UK Parliament / Open data

Standards in Public Life

Proceeding contribution from Angela Rayner (Labour) in the House of Commons on Tuesday, 7 June 2022. It occurred during Opposition day on Standards in Public Life.

My hon. Friend is absolutely right: what the Labour party is promoting and what we want to see is transparency. We did that and demonstrated that under the last Labour Government, and we will continue to do that. Under this Government, we have seen time and again an erosion of that transparency, that right to freedom of information and that conduct in terms of how we report how donations are made and so on, with them trying to get around the rules. That is why we have proposed the independent ethics commission, because we think it is an important step in cleaning up some of the problems we face today.

This Prime Minister has tested our unwritten constitution to its limit, but today all Members of this House have their own choice to make. As Sir John Major said of the Committee in his foreword to this latest report,

“The Committee will never be redundant. A minority will evade or misinterpret the rules of proper behaviour. The rules will always need regular updating to meet changing expectations in many areas”.

As Lord Evans said, without reform to the systems that uphold and protect standards in public life, the Prime Minister’s recent changes

“will not restore public trust in ethical standards at the heart of government. Instead, suspicion about the way in which the Ministerial Code is administered will linger”.
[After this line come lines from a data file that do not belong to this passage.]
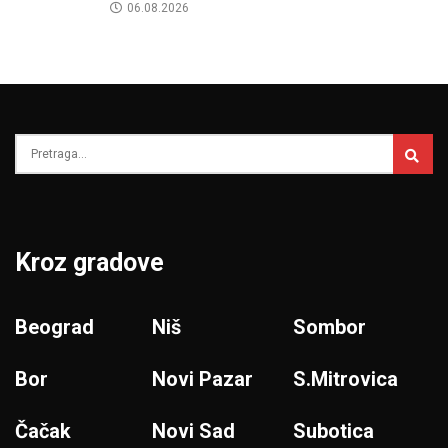
06.08.2026
Kroz gradove
Beograd
Niš
Sombor
Bor
Novi Pazar
S.Mitrovica
Čačak
Novi Sad
Subotica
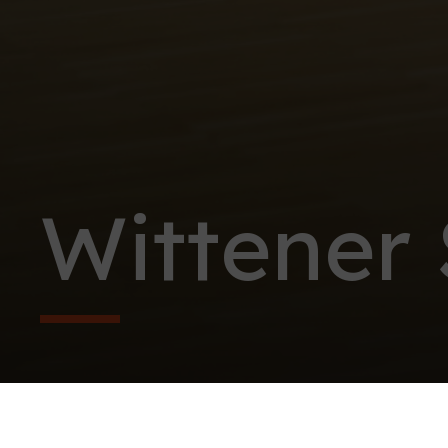
Wittener 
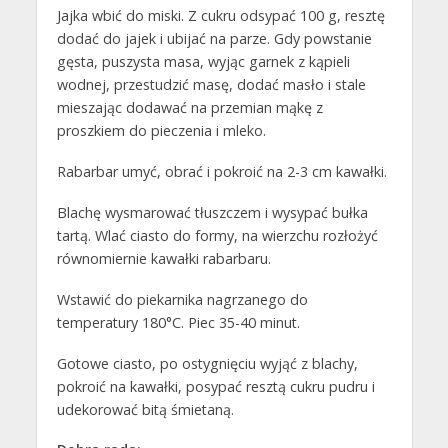
Jajka wbić do miski. Z cukru odsypać 100 g, resztę
dodać do jajek i ubijać na parze. Gdy powstanie
gęsta, puszysta masa, wyjąc garnek z kąpieli
wodnej, przestudzić masę, dodać masło i stale
mieszając dodawać na przemian mąkę z
proszkiem do pieczenia i mleko.
Rabarbar umyć, obrać i pokroić na 2-3 cm kawałki.
Blachę wysmarować tłuszczem i wysypać bułka
tartą. Wlać ciasto do formy, na wierzchu rozłożyć
równomiernie kawałki rabarbaru.
Wstawić do piekarnika nagrzanego do
temperatury 180°C. Piec 35-40 minut.
Gotowe ciasto, po ostygnięciu wyjąć z blachy,
pokroić na kawałki, posypać resztą cukru pudru i
udekorować bitą śmietaną.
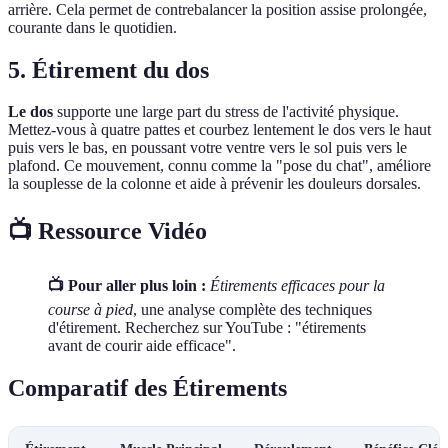
arrière. Cela permet de contrebalancer la position assise prolongée,
courante dans le quotidien.
5. Étirement du dos
Le dos
supporte une large part du stress de l'activité physique.
Mettez-vous à quatre pattes et courbez lentement le dos vers le haut
puis vers le bas, en poussant votre ventre vers le sol puis vers le
plafond. Ce mouvement, connu comme la "pose du chat", améliore
la souplesse de la colonne et aide à prévenir les douleurs dorsales.
📺 Ressource Vidéo
📺 Pour aller plus loin :
Étirements efficaces pour la
course à pied
, une analyse complète des techniques
d'étirement. Recherchez sur YouTube : "étirements
avant de courir aide efficace".
Comparatif des Étirements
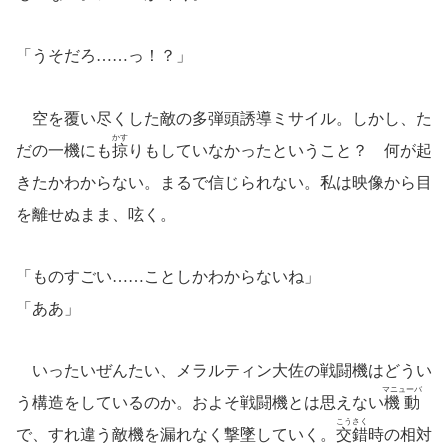
「うそだろ……っ！？」
空を覆い尽くした敵の多弾頭誘導ミサイル。しかし、た
かす
だの一機にも
掠
りもしていなかったということ？ 何が起
きたかわからない。まるで信じられない。私は映像から目
を離せぬまま、呟く。
「ものすごい……ことしかわからないね」
「ああ」
いったいぜんたい、メラルティン大佐の戦闘機はどうい
マニューバ
う構造をしているのか。およそ戦闘機とは思えない
機動
こうさく
で、すれ違う敵機を漏れなく撃墜していく。
交錯
時の相対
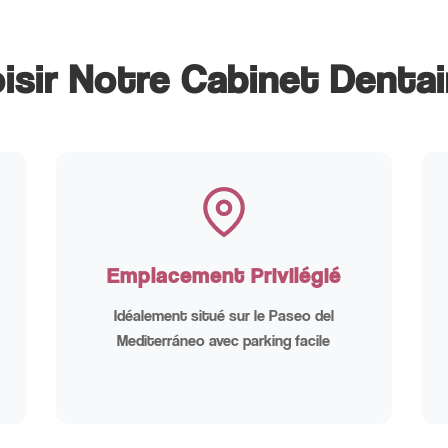
isir Notre Cabinet Dentai
Emplacement Privilégié
Idéalement situé sur le Paseo del
Mediterráneo avec parking facile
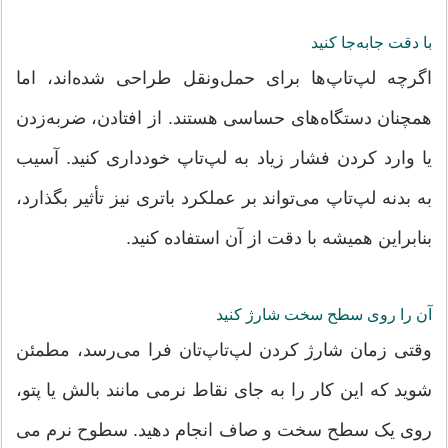
با دقت جابه‌جا کنید
اگرچه لپ‌تاپ‌ها برای حمل‌ونقل طراحی شده‌اند، اما
همچنان دستگاه‌های حساسی هستند. از افتادن، ضربه‌زدن
یا وارد کردن فشار زیاد به لپ‌تاپ خودداری کنید. آسیب
به بدنه لپ‌تاپ می‌تواند بر عملکرد باتری نیز تأثیر بگذارد،
بنابراین همیشه با دقت از آن استفاده کنید.
آن را روی سطح سخت شارژ کنید
وقتی زمان شارژ کردن لپ‌تاپ‌تان فرا می‌رسد، مطمئن
شوید که این کار را به جای نقاط نرمی مانند بالش یا پتو،
روی یک سطح سخت و صاف انجام دهید. سطوح نرم می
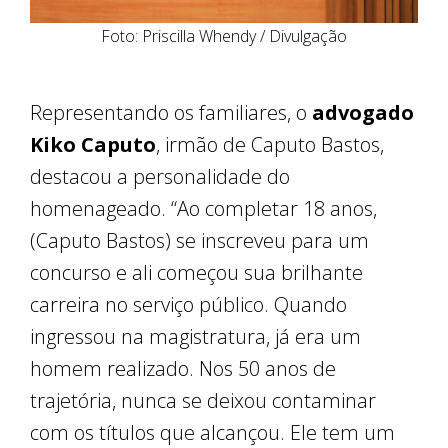
Foto: Priscilla Whendy / Divulgação
Representando os familiares, o
advogado
Kiko Caputo
, irmão de Caputo Bastos,
destacou a personalidade do
homenageado. “Ao completar 18 anos,
(Caputo Bastos) se inscreveu para um
concurso e ali começou sua brilhante
carreira no serviço público. Quando
ingressou na magistratura, já era um
homem realizado. Nos 50 anos de
trajetória, nunca se deixou contaminar
com os títulos que alcançou. Ele tem um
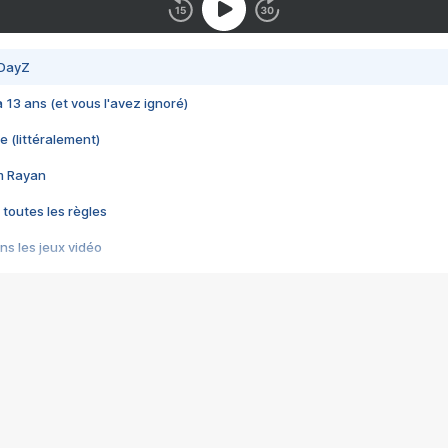
 DayZ
 a 13 ans (et vous l'avez ignoré)
e (littéralement)
im Rayan
 toutes les règles
s les jeux vidéo
us choquant de Rockstar ? - Le scandale BULLY
e plus moche de Steam
du RÊVE tourne au CAUCHEMAR
pendant 8 heures
it… à tort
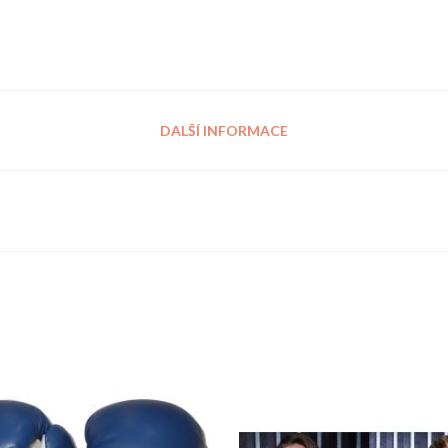
DALŠÍ INFORMACE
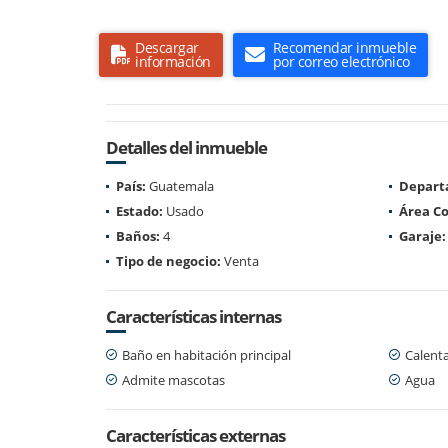
Descargar
Recomendar inmueble
información
por correo electrónico
Detalles del inmueble
País:
Guatemala
Depart
Estado:
Usado
Área Co
Baños:
4
Garaje:
Tipo de negocio:
Venta
Características internas
Baño en habitación principal
Calent
Admite mascotas
Agua
Características externas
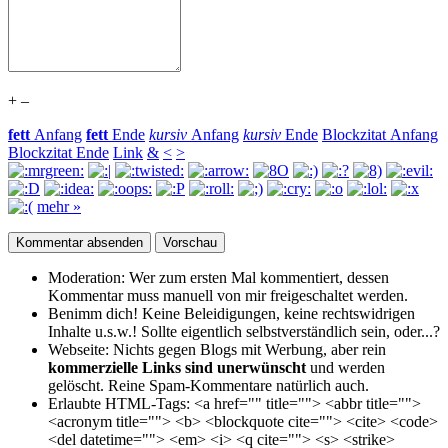
+
–
fett
Anfang
fett
Ende
kursiv
Anfang
kursiv
Ende
Blockzitat Anfang
Blockzitat Ende
Link
&
<
>
mehr »
Moderation:
Wer zum ersten Mal kommentiert, dessen
Kommentar muss manuell von mir freigeschaltet werden.
Benimm dich!
Keine Beleidigungen, keine rechtswidrigen
Inhalte u.s.w.! Sollte eigentlich selbst­verständlich sein, oder...?
Webseite:
Nichts gegen Blogs mit Werbung, aber rein
kommerzielle Links sind unerwünscht
und werden
gelöscht. Reine Spam-Kommentare natürlich auch.
Erlaubte HTML-Tags:
<a href="" title=""> <abbr title="">
<acronym title=""> <b> <blockquote cite=""> <cite> <code>
<del datetime=""> <em> <i> <q cite=""> <s> <strike>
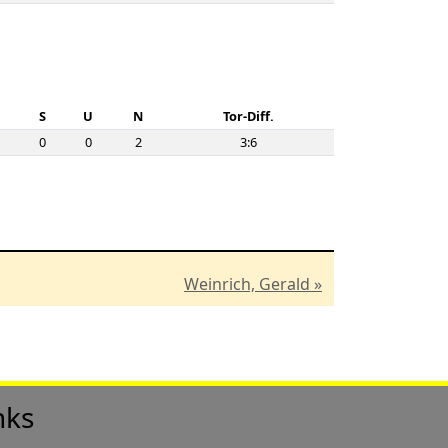
S
U
N
Tor-Diff.
0
0
2
3:6
Weinrich, Gerald »
nks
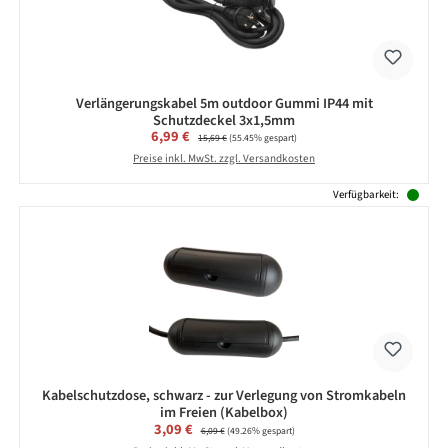
Verlängerungskabel 5m outdoor Gummi IP44 mit
Schutzdeckel 3x1,5mm
Verkaufspreis:
6,99 €
Regulärer Preis:
15,69 €
(55.45% gespart)
Preise inkl. MwSt. zzgl. Versandkosten
Verfügbarkeit:
Kabelschutzdose, schwarz - zur Verlegung von Stromkabeln
im Freien (Kabelbox)
Verkaufspreis:
3,09 €
Regulärer Preis:
6,09 €
(49.26% gespart)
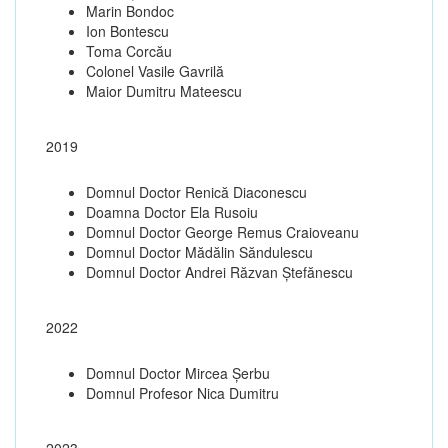
Marin Bondoc
Ion Bontescu
Toma Corcău
Colonel Vasile Gavrilă
Maior Dumitru Mateescu
2019
Domnul Doctor Renică Diaconescu
Doamna Doctor Ela Rusoiu
Domnul Doctor George Remus Craioveanu
Domnul Doctor Mădălin Săndulescu
Domnul Doctor Andrei Răzvan Ștefănescu
2022
Domnul Doctor Mircea Șerbu
Domnul Profesor Nica Dumitru
2023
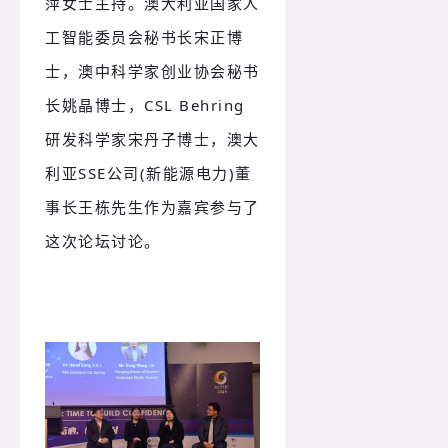
萍女士主持。澳大利亚国家人
工智能委员会秘书长宋正博
士，澳中科学家创业协会秘书
长姚晶博士，CSL Behring
研发科学家宋丹子博士，澳大
利亚SSE公司(新能源电力)董
事长王栋先生作为嘉宾参与了
这次论坛讨论。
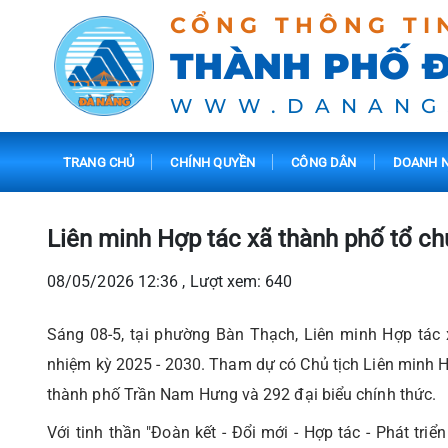
CỔNG THÔNG TI
THÀNH PHỐ 
WWW.DANANG
TRANG CHỦ
CHÍNH QUYỀN
CÔNG DÂN
DOANH N
Liên minh Hợp tác xã thành phố tổ chứ
08/05/2026 12:36 , Lượt xem: 640
Sáng 08-5, tại phường Bàn Thạch, Liên minh Hợp tác
nhiệm kỳ 2025 - 2030. Tham dự có Chủ tịch Liên minh 
thành phố Trần Nam Hưng và 292 đại biểu chính thức.
Với tinh thần "Đoàn kết - Đổi mới - Hợp tác - Phát tri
Conservative Members must now ask themselves the question: will they back the package of recommendations proposed by the Committee on Standards in Public Life or will they turn their backs to save the skin of a rogue Prime Minister—one who is already haemorrhaging support from his own side? Those who reject these cross- party proposals will be complicit. They will be propping up a Prime Minister intent on dragging everyone and everything down with him. Today, all of us have a choice—we have a chance to draw the line in the sand and say, “Enough is enough!”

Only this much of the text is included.